## TO DO:
From the listing below, work out how many lines contain "năng"; the answer is that number and nothing more.
DATASET Start Marker
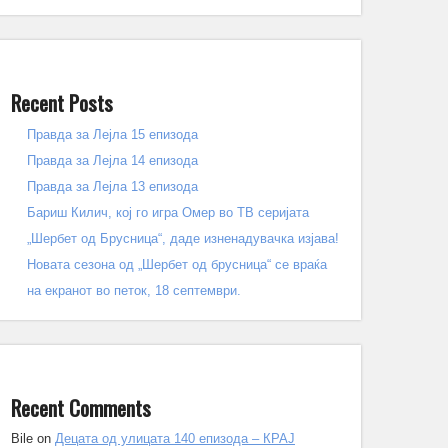
Recent Posts
Правда за Лејла 15 епизода
Правда за Лејла 14 епизода
Правда за Лејла 13 епизода
Бариш Килич, кој го игра Омер во ТВ серијата
„Шербет од Брусница“, даде изненадувачка изјава!
Новата сезона од „Шербет од брусница“ се враќа
на екранот во петок, 18 септември.
Recent Comments
Bile
on
Децата од улицата 140 епизода – КРАЈ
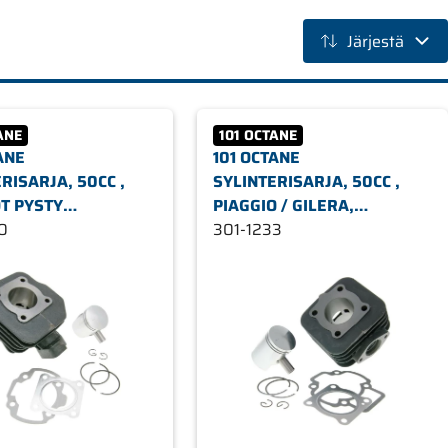
Järjestä
ANE
101 OCTANE
ANE
101 OCTANE
RISARJA, 50CC ,
SYLINTERISARJA, 50CC ,
T PYSTY
PIAGGIO / GILERA,
ÄHDYTYS
0
ILMAJÄÄHDYTYS
301-1233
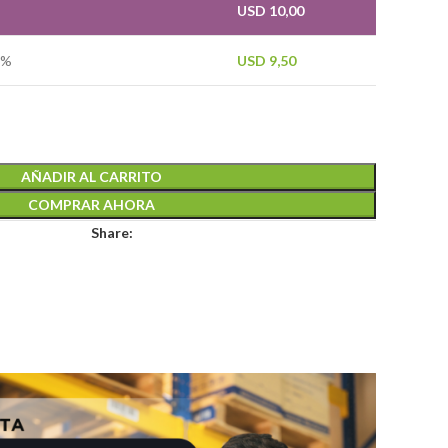
—
USD
10,00
 %
USD
9,50
AÑADIR AL CARRITO
COMPRAR AHORA
Share:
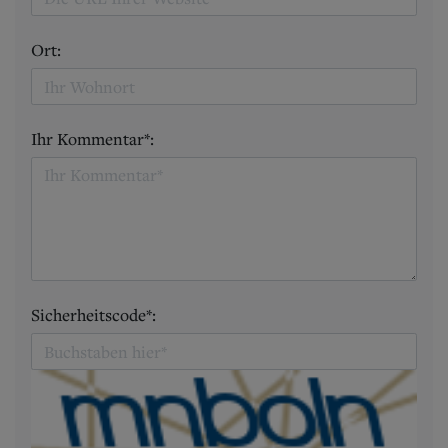
Ort:
Ihr Kommentar*:
Sicherheitscode*:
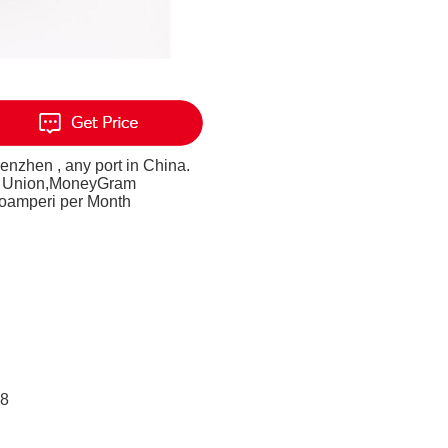
nzhen , any port in China.
n Union,MoneyGram
oamperi per Month
08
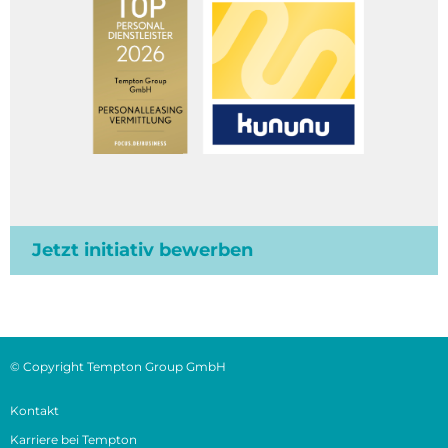
Jetzt initiativ bewerben
© Copyright Tempton Group GmbH
Kontakt
Karriere bei Tempton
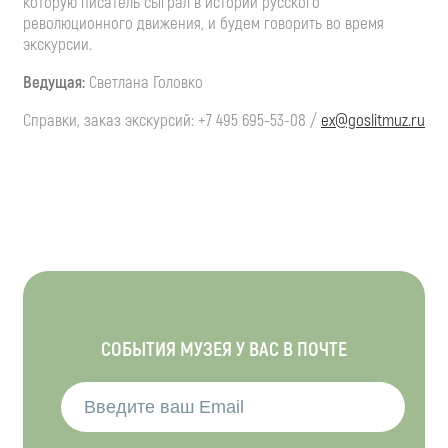
которую писатель сыграл в истории русского
революционного движения, и будем говорить во время
экскурсии.
Ведущая:
Светлана Головко
Справки, заказ экскурсий:
+7 495 695-53-08
/
ex@goslitmuz.ru
СОБЫТИЯ МУЗЕЯ У ВАС В ПОЧТЕ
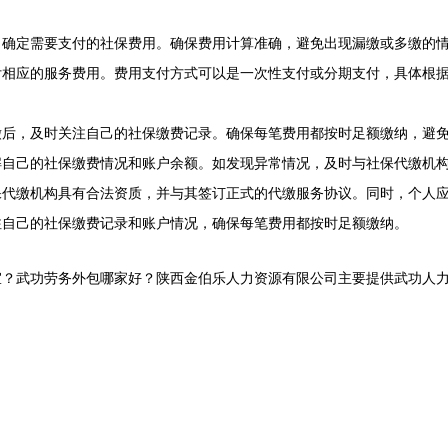
，确定需要支付的社保费用。确保费用计算准确，避免出现漏缴或多缴的
付相应的服务费用。费用支付方式可以是一次性支付或分期支付，具体根
缴后，及时关注自己的社保缴费记录。确保每笔费用都按时足额缴纳，避
解自己的社保缴费情况和账户余额。如发现异常情况，及时与社保代缴机
保代缴机构具有合法资质，并与其签订正式的代缴服务协议。同时，个人
注自己的社保缴费记录和账户情况，确保每笔费用都按时足额缴纳。
？武功劳务外包哪家好？陕西金伯乐人力资源有限公司主要提供武功人力资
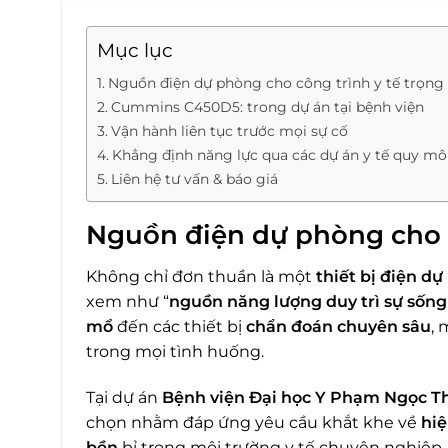
Mục lục
Nguồn điện dự phòng cho công trình y tế trọng
Cummins C450D5: trong dự án tại bệnh viện
Vận hành liên tục trước mọi sự cố
Khẳng định năng lực qua các dự án y tế quy mô
Liên hệ tư vấn & báo giá
Nguồn điện dự phòng cho c
Không chỉ đơn thuần là một
thiết bị điện d
xem như “
nguồn năng lượng duy trì sự sống
mổ
đến các thiết bị
chẩn đoán chuyên sâu
,
trong mọi tình huống.
Tại dự án
Bệnh viện Đại học Y Phạm Ngọc T
chọn nhằm đáp ứng yêu cầu khắt khe về
hiệ
bền
bỉ trong môi trường y tế chuyên nghiệp.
DATASET End Marker
## EXPECTED ANSWER:
2